After sorting the books in the library and taking a careful look at the mostly empty rooms comprising the innards of the temple, they’d collected Rinnie and the boys and set them to hauling the books of solsenti wizardry and the books neither she nor Hennea could translate down to Jes’s secret room. Then she and Hennea set out to look at the two rooms they’d left for last.
The closet where the Shadowed had set his summoning runes told them nothing. Given a few years, the dissipating powers might clear enough to allow Seraph to read the wooden slats and find out more about the Shadowed, but right now the only past that they wanted to tell her about was the past of Karadoc carrying the forest king into the temple and cleaning the runes.
She had learned something interesting though not important to their search for the Shadowed.
She’d thought the excavation was too extensive to have been dug in the short time between the arrival of the new Sept of Leheigh, who had brought Volis and assorted mages belonging to the Path among his retinue, and the opening of the Temple of the Five.
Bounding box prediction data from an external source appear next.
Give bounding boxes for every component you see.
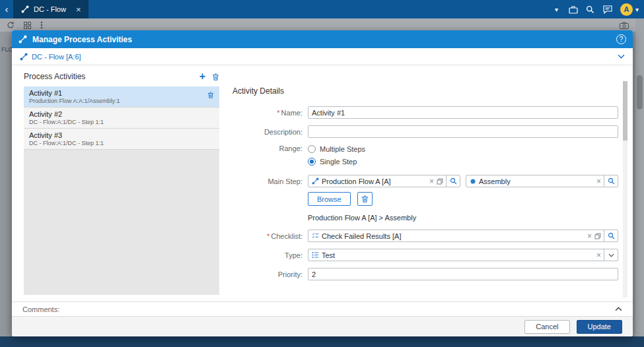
radio-icon[interactable] [308,145,316,153]
context-row: DC - Flow [A:6] [12,48,633,65]
avatar[interactable]: A [620,3,633,16]
flow-icon [312,177,319,185]
dialog-body: Process Activities + Activity #1 Product… [12,65,633,301]
details-scrollbar-thumb[interactable] [623,81,627,141]
browse-button[interactable]: Browse [308,192,351,206]
clear-icon[interactable]: × [427,177,437,186]
step-dot-icon [470,178,476,185]
delete-activity-icon[interactable] [212,73,219,81]
flow-icon [18,35,27,44]
tab-label: DC - Flow [34,5,66,13]
comments-section[interactable]: Comments: [12,301,633,316]
required-mark: * [277,109,279,117]
name-row: *Name: [230,106,618,119]
dialog-footer: Cancel Update [12,316,633,336]
briefcase-icon[interactable] [565,0,582,18]
activity-details-panel: Activity Details *Name: Description: [230,65,618,301]
priority-input[interactable] [308,268,618,280]
manage-process-activities-dialog: Manage Process Activities ? DC - Flow [A… [12,30,633,336]
activity-details-title: Activity Details [233,86,618,96]
priority-row: Priority: [230,268,618,280]
row-trash-icon[interactable] [207,91,214,99]
main-step-row: Main Step: Production Flow A [A] × [230,175,618,187]
required-mark: * [267,232,269,240]
app-window: ‹ DC - Flow × ▾ A ▾ [0,0,644,347]
clear-main-step-trash-button[interactable] [357,192,373,206]
description-row: Description: [230,125,618,138]
context-flow-link[interactable]: DC - Flow [A:6] [32,53,81,61]
checklist-combobox[interactable]: Check Failed Results [A] × [308,230,618,242]
activity-name: Activity #2 [29,110,202,118]
details-scrollbar[interactable] [623,81,627,298]
clear-icon[interactable]: × [594,251,604,260]
activity-subtitle: Production Flow A:A:1/Assembly:1 [29,98,202,104]
collapse-chevron-icon[interactable] [618,54,625,59]
checklist-label: Checklist: [271,232,303,240]
flow-icon [21,5,29,13]
range-row: Range: Multiple Steps Single Step [230,144,618,166]
dropdown-chevron-icon[interactable] [604,249,618,261]
list-item-activity-1[interactable]: Activity #1 Production Flow A:A:1/Assemb… [24,86,219,108]
name-label: Name: [281,109,303,117]
range-radio-group: Multiple Steps Single Step [308,144,365,166]
radio-multiple-steps[interactable]: Multiple Steps [308,145,365,153]
revisions-icon[interactable] [437,178,446,185]
main-step-flow-combobox[interactable]: Production Flow A [A] × [308,175,460,187]
help-icon[interactable]: ? [616,34,626,44]
type-combobox[interactable]: Test × [308,249,618,261]
radio-icon-selected[interactable] [308,158,316,166]
activity-name: Activity #1 [29,89,202,97]
name-input[interactable] [308,106,618,119]
radio-single-step[interactable]: Single Step [308,158,365,166]
radio-label: Single Step [320,158,357,166]
process-activities-panel: Process Activities + Activity #1 Product… [24,72,219,295]
tab-close-icon[interactable]: × [76,5,81,15]
chevron-up-icon[interactable] [615,307,622,311]
update-button[interactable]: Update [577,320,622,334]
comments-label: Comments: [22,305,59,313]
list-icon [312,251,319,259]
dialog-header: Manage Process Activities ? [12,30,633,48]
search-icon[interactable] [582,0,599,18]
radio-label: Multiple Steps [320,145,365,153]
titlebar: ‹ DC - Flow × ▾ A ▾ [0,0,644,18]
checklist-icon [312,232,319,239]
clear-icon[interactable]: × [594,177,604,186]
add-activity-icon[interactable]: + [193,72,212,81]
cancel-button[interactable]: Cancel [524,320,569,334]
search-icon[interactable] [446,175,460,187]
description-input[interactable] [308,125,618,138]
activity-subtitle: DC - Flow:A:1/DC - Step 1:1 [29,119,202,125]
activity-name: Activity #3 [29,131,202,139]
avatar-caret-icon[interactable]: ▾ [633,6,644,13]
main-step-path-text: Production Flow A [A] > Assembly [308,214,416,222]
dialog-title: Manage Process Activities [32,35,132,44]
revisions-icon[interactable] [594,233,604,239]
process-activities-header: Process Activities + [24,72,219,81]
browse-row: Browse [230,192,618,206]
back-chevron-icon[interactable]: ‹ [0,0,13,18]
type-value: Test [322,251,594,259]
caret-down-icon[interactable]: ▾ [548,6,565,13]
main-step-step-combobox[interactable]: Assembly × [466,175,618,187]
search-icon[interactable] [604,230,618,241]
type-row: Type: Test × [230,249,618,261]
description-label: Description: [230,128,308,136]
activity-subtitle: DC - Flow:A:1/DC - Step 1:1 [29,140,202,146]
flow-icon [20,53,28,61]
clear-icon[interactable]: × [585,232,594,241]
main-step-label: Main Step: [230,177,308,185]
list-item-activity-2[interactable]: Activity #2 DC - Flow:A:1/DC - Step 1:1 [24,108,219,129]
priority-label: Priority: [230,270,308,278]
list-item-activity-3[interactable]: Activity #3 DC - Flow:A:1/DC - Step 1:1 [24,129,219,150]
path-row: Production Flow A [A] > Assembly [230,214,618,222]
checklist-value: Check Failed Results [A] [322,232,585,240]
tab-dc-flow[interactable]: DC - Flow × [13,0,89,18]
type-label: Type: [230,251,308,259]
process-activities-title: Process Activities [24,72,85,81]
checklist-row: *Checklist: Check Failed Results [A] × [230,230,618,242]
chat-icon[interactable] [599,0,616,18]
main-step-step-value: Assembly [479,177,594,185]
search-icon[interactable] [604,175,618,187]
activity-list: Activity #1 Production Flow A:A:1/Assemb… [24,86,219,295]
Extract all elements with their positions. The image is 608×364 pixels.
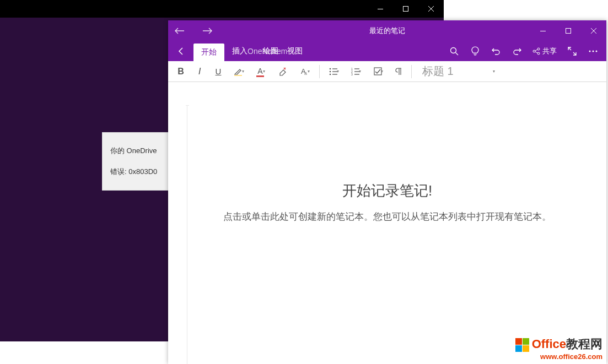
clear-format-button[interactable] — [272, 63, 294, 80]
todo-tag-button[interactable]: ▾ — [367, 63, 389, 80]
svg-rect-18 — [234, 75, 242, 76]
paragraph-icon — [395, 67, 402, 76]
share-label: 共享 — [542, 46, 557, 56]
more-icon[interactable] — [584, 42, 602, 60]
svg-line-13 — [535, 50, 537, 51]
undo-button[interactable] — [487, 42, 505, 60]
empty-state: 开始记录笔记! 点击或单击此处可创建新的笔记本。您也可以从笔记本列表中打开现有笔… — [196, 181, 579, 224]
format-toolbar: B I U ▾ A ▾ Aa ▾ ▾ 123 ▾ ▾ — [168, 61, 606, 82]
svg-point-21 — [330, 68, 331, 69]
tab-home[interactable]: 开始 — [193, 44, 224, 61]
search-icon[interactable] — [445, 42, 463, 60]
redo-button[interactable] — [508, 42, 526, 60]
bg-close-button[interactable] — [418, 0, 444, 18]
bullet-list-button[interactable]: ▾ — [323, 63, 345, 80]
share-button[interactable]: 共享 — [529, 46, 560, 56]
style-placeholder: 标题 1 — [422, 64, 454, 79]
svg-text:a: a — [304, 70, 307, 76]
maximize-button[interactable] — [556, 20, 581, 41]
onenote-window: 最近的笔记 开始 插入OneNote绘图Gem视图 — [168, 20, 606, 364]
svg-line-14 — [535, 52, 537, 53]
empty-state-title: 开始记录笔记! — [196, 181, 579, 200]
svg-point-25 — [330, 73, 331, 75]
svg-text:3: 3 — [351, 73, 353, 75]
nav-forward-button[interactable] — [200, 25, 214, 36]
bg-minimize-button[interactable] — [368, 0, 393, 18]
svg-point-15 — [589, 51, 591, 52]
onenote-titlebar: 最近的笔记 — [168, 20, 606, 41]
format-painter-button[interactable]: Aa ▾ — [294, 63, 316, 80]
heading-style-dropdown[interactable]: 标题 1 ▾ — [417, 64, 500, 79]
svg-rect-1 — [403, 7, 408, 12]
close-button[interactable] — [581, 20, 606, 41]
svg-rect-5 — [566, 29, 571, 34]
bold-button[interactable]: B — [171, 63, 190, 80]
svg-point-11 — [537, 48, 540, 50]
svg-line-9 — [456, 53, 459, 56]
italic-button[interactable]: I — [190, 63, 209, 80]
font-color-button[interactable]: A ▾ — [250, 63, 272, 80]
svg-point-8 — [451, 48, 456, 53]
window-title: 最近的笔记 — [369, 26, 405, 36]
bg-maximize-button[interactable] — [393, 0, 418, 18]
office-logo-icon — [515, 338, 530, 352]
svg-point-16 — [593, 51, 594, 52]
ribbon-back-button[interactable] — [168, 41, 193, 61]
svg-point-17 — [596, 51, 598, 52]
svg-point-10 — [533, 50, 535, 52]
page-edge-marker — [187, 105, 189, 364]
note-canvas[interactable]: 开始记录笔记! 点击或单击此处可创建新的笔记本。您也可以从笔记本列表中打开现有笔… — [168, 82, 606, 364]
svg-point-12 — [537, 52, 540, 55]
watermark-url: www.office26.com — [515, 352, 602, 361]
share-icon — [532, 47, 540, 55]
eraser-icon — [278, 67, 288, 77]
minimize-button[interactable] — [530, 20, 556, 41]
fullscreen-icon[interactable] — [563, 42, 581, 60]
nav-back-button[interactable] — [173, 25, 187, 36]
underline-button[interactable]: U — [209, 63, 228, 80]
svg-point-23 — [330, 70, 331, 72]
bg-titlebar — [0, 0, 444, 18]
ribbon-tabs: 开始 插入OneNote绘图Gem视图 共享 — [168, 41, 606, 61]
lightbulb-icon[interactable] — [466, 42, 484, 60]
empty-state-subtitle[interactable]: 点击或单击此处可创建新的笔记本。您也可以从笔记本列表中打开现有笔记本。 — [196, 209, 579, 224]
highlight-button[interactable]: ▾ — [228, 63, 250, 80]
watermark: Office教程网 www.office26.com — [515, 336, 602, 361]
paragraph-button[interactable] — [389, 63, 408, 80]
numbered-list-button[interactable]: 123 ▾ — [345, 63, 367, 80]
tab-insert[interactable]: 插入OneNote绘图Gem视图 — [224, 41, 310, 61]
She’d been right.
The lower tunnels told her they had been dug in secret, many years earlier, as places to hide goods from the Sept’s tax collector. When Volis had brought hired men into Redern to dig the temple, they must have happened into the tunnels by chance. She wondered if Willon knew about the tunnels here, since the lower layer should be on the same level as his store.
By unspoken consent, they saved Volis’s bedroom for last; Seraph because it was the most likely place, after the library, to hold something of interest, but she thought Hennea put it off it for another reason.
Seraph found a yellowish sapphire set in a wristband, fallen among the cushions of Volis’s bed. It wasn’t an Order-bound gem, so she left it there. Dropping the bedding she’d searched, Sraph looked at Hennea.
She was sifting through one of a pair of trunks that sat against a wall and avoiding looking at the bed. If Seraph had been in any doubt as to some of the uses Volis had put Hennea to, one look at Hennea’s face when they’d first come into the room would have been all she needed. Hennea hadn’t said anything, and Seraph didn’t pry. Sometimes silence was all the help she could offer.
When they finished, Seraph let Hennea take care of spelling Jes’s secret room with its new treasure while Seraph and Rinnie packed Traveler books.
Jes bounded into the library. “It’s a good secret room, now,” he said, as Hennea and Lehr followed him into the library.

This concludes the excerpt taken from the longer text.